Honestly, looking at the Amalgam articles, I see about one paragraph of one article worth keeping. This is some of the worst writing in WikiProject Comics - sprawled over an inappropriately large number of articles, virtually all in-universe, lacking context - this is shameful. Someone want to mass AfD the individual character articles? Phil Sandifer 14:31, 8 November 2007 (UTC)
- Agree with Phil 100%. I'm just struggling to merge the morass of Bloodlines (comics) articles into one badly written article. I tend to favour redirects over deletion, to the point I've knocked up a category and templates to aid. Category:Comics article redirects and Category:WikiProject Comics redirect templates. Hiding Talk 14:39, 8 November 2007 (UTC)
- I'm not saying it permanently changed the universes, like COIE or IC did for DC, or Civil War did for Marvel. But, the fact that they combined is not something, IMO, that is minor, no matter how long or short they were that way. The combination of two universes is vastly different than a Gambit/Nightman crossover, and easily much more important. You don't hear about Amalgam like you do about COIE or IC, but I think that's mainly because it didn't permanently change things. If you asked me to give you a list of major events in the DC universe, I'd list COIE, Death of Superman, Amalgam, IC. For Marvel, I'd do Secret Wars, Spider-Man Clone Saga, Amalgam, and Civil War. Amalgam wasn't some minor thing, but was a universe-changing--literally--event. The sentence you gave, Phil, is a good one, and is a great way to explain it. I'm just trying to cover all the bases here to make sure the reader truly understands the scope of it. I'm not going to be a jerk about this, and hopefully I'm not coming across that way, as that's not my intent. And, I'll be honest with you. The only way I really know anything about Amalgam is from the articles here. I'd never heard of it before reading the article, and the listing of all the examples did help me understand the scope of it. I think it's after that that I borrowed an Amalgam book from my local library and read it, once. Reading it helped, sure, but I only read it once, and I continue to remember the broad and huge scale of it because of the list of examples. That's my reasoning. Anakinjmt 14:47, 8 November 2007 (UTC)

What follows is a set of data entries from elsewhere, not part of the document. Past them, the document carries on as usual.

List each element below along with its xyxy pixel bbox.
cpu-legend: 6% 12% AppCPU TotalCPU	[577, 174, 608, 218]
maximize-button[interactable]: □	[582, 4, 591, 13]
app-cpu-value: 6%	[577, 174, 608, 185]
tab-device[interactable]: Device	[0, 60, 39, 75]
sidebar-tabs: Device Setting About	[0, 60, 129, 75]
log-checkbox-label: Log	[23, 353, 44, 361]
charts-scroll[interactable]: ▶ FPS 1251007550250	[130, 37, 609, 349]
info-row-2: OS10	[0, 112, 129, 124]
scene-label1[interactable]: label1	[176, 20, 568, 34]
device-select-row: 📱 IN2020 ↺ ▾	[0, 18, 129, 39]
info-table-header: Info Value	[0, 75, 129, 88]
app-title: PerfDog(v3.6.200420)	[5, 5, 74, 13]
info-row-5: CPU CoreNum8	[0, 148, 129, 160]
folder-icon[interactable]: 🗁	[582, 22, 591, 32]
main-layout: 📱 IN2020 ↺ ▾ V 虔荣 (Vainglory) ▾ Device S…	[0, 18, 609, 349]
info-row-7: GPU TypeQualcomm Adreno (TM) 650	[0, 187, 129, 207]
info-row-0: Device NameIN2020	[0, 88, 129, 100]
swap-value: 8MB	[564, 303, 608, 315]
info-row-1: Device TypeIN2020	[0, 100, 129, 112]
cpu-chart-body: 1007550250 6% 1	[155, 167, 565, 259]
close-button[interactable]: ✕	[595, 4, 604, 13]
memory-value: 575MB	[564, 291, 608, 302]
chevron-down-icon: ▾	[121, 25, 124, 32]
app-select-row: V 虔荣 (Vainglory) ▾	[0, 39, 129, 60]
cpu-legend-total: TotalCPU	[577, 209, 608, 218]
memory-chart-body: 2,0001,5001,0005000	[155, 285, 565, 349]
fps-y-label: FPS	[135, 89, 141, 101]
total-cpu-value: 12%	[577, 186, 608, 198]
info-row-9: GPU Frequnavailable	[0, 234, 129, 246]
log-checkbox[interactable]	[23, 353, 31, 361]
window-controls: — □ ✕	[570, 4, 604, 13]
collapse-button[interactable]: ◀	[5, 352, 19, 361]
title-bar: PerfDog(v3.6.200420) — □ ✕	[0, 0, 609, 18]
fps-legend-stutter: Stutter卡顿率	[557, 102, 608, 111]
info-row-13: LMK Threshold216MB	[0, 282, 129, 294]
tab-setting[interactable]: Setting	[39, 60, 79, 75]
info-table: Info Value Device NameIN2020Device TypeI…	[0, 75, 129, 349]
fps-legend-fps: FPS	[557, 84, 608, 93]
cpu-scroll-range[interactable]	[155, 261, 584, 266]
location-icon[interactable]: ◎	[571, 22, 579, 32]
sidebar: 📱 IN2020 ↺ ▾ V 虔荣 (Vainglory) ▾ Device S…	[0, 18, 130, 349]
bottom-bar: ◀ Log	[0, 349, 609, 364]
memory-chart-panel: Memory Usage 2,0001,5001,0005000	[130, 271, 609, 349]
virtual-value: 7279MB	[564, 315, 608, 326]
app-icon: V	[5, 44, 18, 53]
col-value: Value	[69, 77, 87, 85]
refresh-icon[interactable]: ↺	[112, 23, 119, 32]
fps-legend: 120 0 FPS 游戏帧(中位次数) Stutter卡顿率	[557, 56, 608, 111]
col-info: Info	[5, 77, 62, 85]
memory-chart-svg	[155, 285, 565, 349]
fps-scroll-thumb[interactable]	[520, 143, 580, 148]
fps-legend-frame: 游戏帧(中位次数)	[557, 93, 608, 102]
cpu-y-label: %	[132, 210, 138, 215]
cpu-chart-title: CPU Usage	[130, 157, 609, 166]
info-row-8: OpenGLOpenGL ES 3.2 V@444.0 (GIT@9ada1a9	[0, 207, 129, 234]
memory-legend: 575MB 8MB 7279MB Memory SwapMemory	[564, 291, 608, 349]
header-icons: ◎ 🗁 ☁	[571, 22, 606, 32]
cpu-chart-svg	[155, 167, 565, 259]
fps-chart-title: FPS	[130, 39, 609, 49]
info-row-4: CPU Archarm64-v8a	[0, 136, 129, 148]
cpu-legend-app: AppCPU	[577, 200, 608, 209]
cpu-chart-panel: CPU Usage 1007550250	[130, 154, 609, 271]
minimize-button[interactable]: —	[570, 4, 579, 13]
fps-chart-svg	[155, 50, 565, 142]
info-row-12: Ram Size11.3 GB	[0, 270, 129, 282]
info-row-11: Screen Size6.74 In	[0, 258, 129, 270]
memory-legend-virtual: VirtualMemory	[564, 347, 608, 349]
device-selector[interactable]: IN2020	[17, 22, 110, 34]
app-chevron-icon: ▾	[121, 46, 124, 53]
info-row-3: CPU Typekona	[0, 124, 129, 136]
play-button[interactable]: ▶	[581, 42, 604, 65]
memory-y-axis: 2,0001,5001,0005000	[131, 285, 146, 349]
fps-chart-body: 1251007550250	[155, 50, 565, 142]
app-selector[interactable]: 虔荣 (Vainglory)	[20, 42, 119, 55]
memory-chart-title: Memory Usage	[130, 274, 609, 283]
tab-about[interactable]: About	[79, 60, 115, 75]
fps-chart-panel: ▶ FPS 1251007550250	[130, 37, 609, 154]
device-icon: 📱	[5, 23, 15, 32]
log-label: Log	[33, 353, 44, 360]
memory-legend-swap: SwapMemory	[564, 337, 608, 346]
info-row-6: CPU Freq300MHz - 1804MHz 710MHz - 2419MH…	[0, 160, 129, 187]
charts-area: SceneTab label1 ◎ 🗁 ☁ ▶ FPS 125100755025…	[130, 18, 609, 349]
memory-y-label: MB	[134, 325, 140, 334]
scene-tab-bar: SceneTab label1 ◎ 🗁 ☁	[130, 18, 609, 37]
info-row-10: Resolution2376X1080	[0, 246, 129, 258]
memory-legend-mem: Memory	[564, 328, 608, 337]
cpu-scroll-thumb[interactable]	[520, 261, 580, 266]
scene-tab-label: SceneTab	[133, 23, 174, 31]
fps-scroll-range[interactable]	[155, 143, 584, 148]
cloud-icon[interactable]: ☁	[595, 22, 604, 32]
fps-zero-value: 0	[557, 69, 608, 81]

- Here's my concern - I feel like you're asking the wrong question here. As an encyclopedia, I think we're less interested in "major events in the DC universe" than in "major events in comics." Amalgam is unquestionably important as an event in comics - it captures the essential bankruptcy of the latter half of the 90s in superhero comics in a way that few other things can. The cover of Legends of the Dark Claw is, in some ways, the only image of the 90s you ever really need. (This is exactly how Donald Ault uses it in his comics classes, in fact) But the article that covers its importance to comics is a very different article from one that covers its importance to the individual company lines. We want the former article, in which case the character articles are relatively superfluous. Phil Sandifer 14:52, 8 November 2007 (UTC)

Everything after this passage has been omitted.